Dataset entries
-----
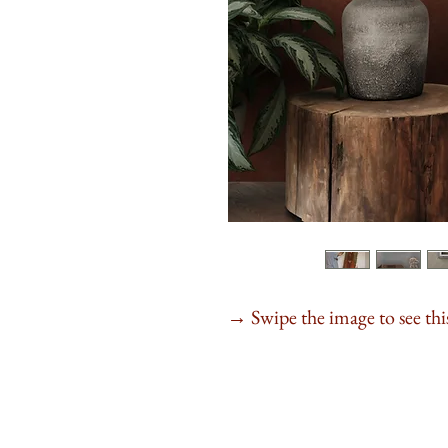
Swipe the image to see this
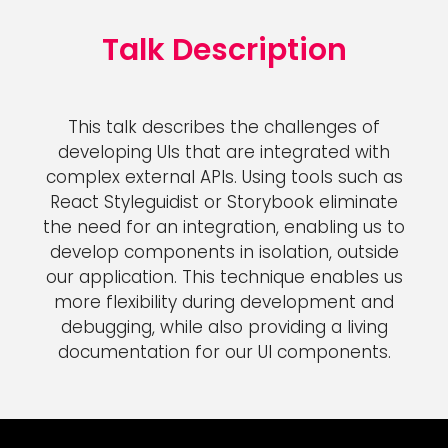
Talk Description
This talk describes the challenges of
developing UIs that are integrated with
complex external APIs. Using tools such as
React Styleguidist or Storybook eliminate
the need for an integration, enabling us to
develop components in isolation, outside
our application. This technique enables us
more flexibility during development and
debugging, while also providing a living
documentation for our UI components.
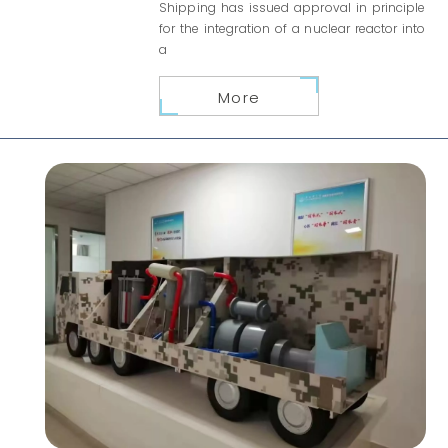
Shipping has issued approval in principle
for the integration of a nuclear reactor into
a
More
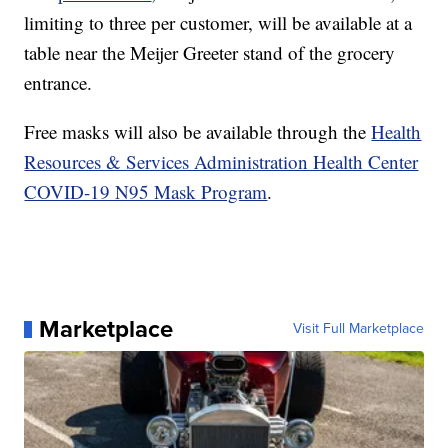
limiting to three per customer, will be available at a
table near the Meijer Greeter stand of the grocery
entrance.
Free masks will also be available through the
Health
Resources & Services Administration Health Center
COVID-19 N95 Mask Program
.
Marketplace
Visit Full Marketplace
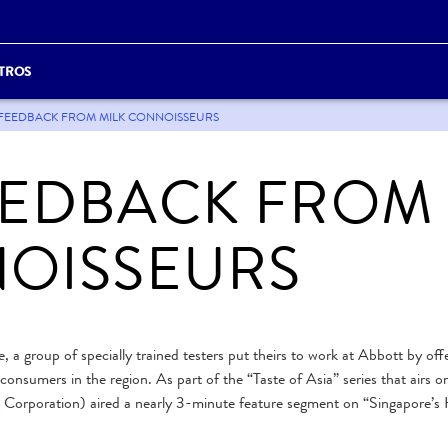
TROS
OR FEEDBACK FROM MILK CONNOISSEURS
EEDBACK FROM
NOISSEURS
, a group of specially trained testers put theirs to work at Abbott by off
onsumers in the region. As part of the “Taste of Asia” series that airs on
 Corporation) aired a nearly 3-minute feature segment on “Singapore’s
-----
Problem to solve
How many lines of the entries contain the word "components"? Only the number is wanted.

Task result
2